30 Rock: “Audition Day” (Episode 4.4)
You know how sometimes a song can be well-written, the lyrics literate and its singer passionate, but you still think “meh” about it? That’s kind of what this episode of 30 Rock was like for me. It had a good premise that had been set up for episodes and the usual manic comedy that the show thrives on, but I wasn’t really feeling the whole thing.
“Floodgate wheels are horizontal!”
“He’s evil Tracy? … Oh, he’s evil, comma, Tracy.”
“I once saw that guy BECOME Tragorin at the Wesleyen center art space.”
“Black people — I know I’ve said some terrible things about you in print, but …”
“Was describing your sandwich necessary to our understanding of what happened?”
“Josh Girard, former TGS staff member…”
-Geiss as Susan Boyle is kind of a cheap joke, but I felt it.
“I didn’t think Kathy Geiss was gonna finish her song by taking off her underpants.”
“You’re right, he’s crazy, we can’t hire him.” — “Who, Brian Williams?”
“Hire the one who lives by the code of the robot” – pretty certain this was the best line of the episode.
Very much dug Alec Baldwin’s a capella quartet. Hope they return.

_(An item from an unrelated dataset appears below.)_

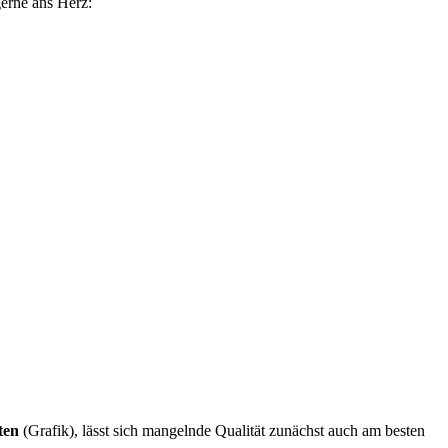
erne ans Herz:
ten
(Grafik), lässt sich mangelnde Qualität zunächst auch am besten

30 Rock this week continues with the ongoing search for a new TGS cast member, with all three plot lines running in tangent towards this goal. Liz and Pete have finally found someone who they think would be perfect for the show and are determined to get him in. The catch is that Jack has final approval, and they need to send several auditioners in front of him. Their plan is to rig things by making everyone else so lousy that their choice can’t help but get in.

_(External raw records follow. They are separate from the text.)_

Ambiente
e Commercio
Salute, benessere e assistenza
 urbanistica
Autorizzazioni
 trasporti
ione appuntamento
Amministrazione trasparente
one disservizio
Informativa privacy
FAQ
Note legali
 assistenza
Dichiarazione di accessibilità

But Jenna’s still annoyed that they’d even get another cast member, especially when she learns that he made fun of her previously when they were working on what appears to be a middle-school play. This plotline rises above the “Jenna is jealous of Pete” standard because she enlists Tracy in her effort by, well … Tracy’s not the kind of guy who needs a lot of convincing. But Grizz hears about this and due to his previously unmentioned theater skills, at least so far as I can recall, he wants in.
Everyone else hears about it, which causes everyone from Frank to the janitor to audition. Meanwhile Tracy and Jenna are out on the streets gathering up whoever they can find to also join in. The result is a huge mess, and by the time Brian Williams enters you can tell things are going far into the realm of ridiculousness, in a good way. When Fey’s pick enters, he’s immediately rammed by Kathy Geiss, also there for an audition, and things only go downhill from there when Jack, Tina, and Pete need to watch a bunch of auditions.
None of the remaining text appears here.